More than three years ago, needy children of the Gulf Coast fell prey to the sudden, torrential force of Hurricane Katrina. Today, those children are the victims of the slow and excruciatingly ineffectual system that was suppose to help them recover.

A study of the medical records of 261 poor Baton Rouge children found them to be “among the most medically needy child population in the United States,” according to the report’s summary. “Legacy of Shame: The On-going Public Health Disaster of Children Struggling in Post-Katrina Louisiana” chronicles the medical travails of children under the care of the Children’s Health Fund (CHF) Baton Rouge Project, a group that includes the poorest and most vulnerable families affected by the storm.

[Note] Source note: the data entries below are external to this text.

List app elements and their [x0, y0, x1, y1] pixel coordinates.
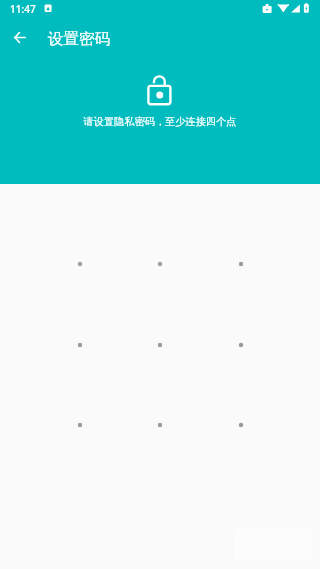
button[interactable]: Pattern dot 4 [42, 307, 118, 383]
staticText: 请设置隐私密码，至少连接四个点 [0, 115, 320, 128]
button[interactable]: Pattern dot 9 [203, 387, 279, 463]
button[interactable]: Pattern dot 3 [203, 226, 279, 302]
button[interactable]: Pattern dot 7 [42, 387, 118, 463]
button[interactable]: Pattern dot 2 [122, 226, 198, 302]
button[interactable]: Pattern dot 6 [203, 307, 279, 383]
button[interactable]: Pattern dot 8 [122, 387, 198, 463]
staticText: 11:47 [10, 2, 36, 16]
other: Unlock [144, 72, 176, 110]
staticText: 设置密码 [48, 29, 110, 49]
button[interactable]: Back [0, 17, 40, 57]
button[interactable]: Pattern dot 1 [42, 226, 118, 302]
button[interactable]: Pattern dot 5 [122, 307, 198, 383]
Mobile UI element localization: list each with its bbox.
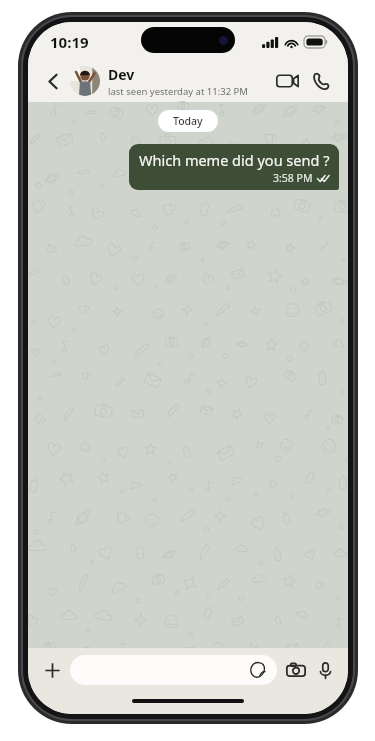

The study, conducted by CHF and Columbia University’s Mailman School of Public Health, found that 55 percent of the children had learning or behavioral problems, 42 percent over age 3 needed developmental or mental health services, and 42 percent had respiratory problems that might be attributable to formaldehyde exposure. Anemia, vision, and hearing problems were also found.

The sharp decline in the health of the extremely needy children can be credited to bureaucratic inaction in providing services, according to a Newsweek interview with CHF President Irwin Redlener.

"As awful as the initial response to Katrina looked on television, it's been dwarfed by the ineptitude and disorganization of the recovery,” Redlener told the Magazine.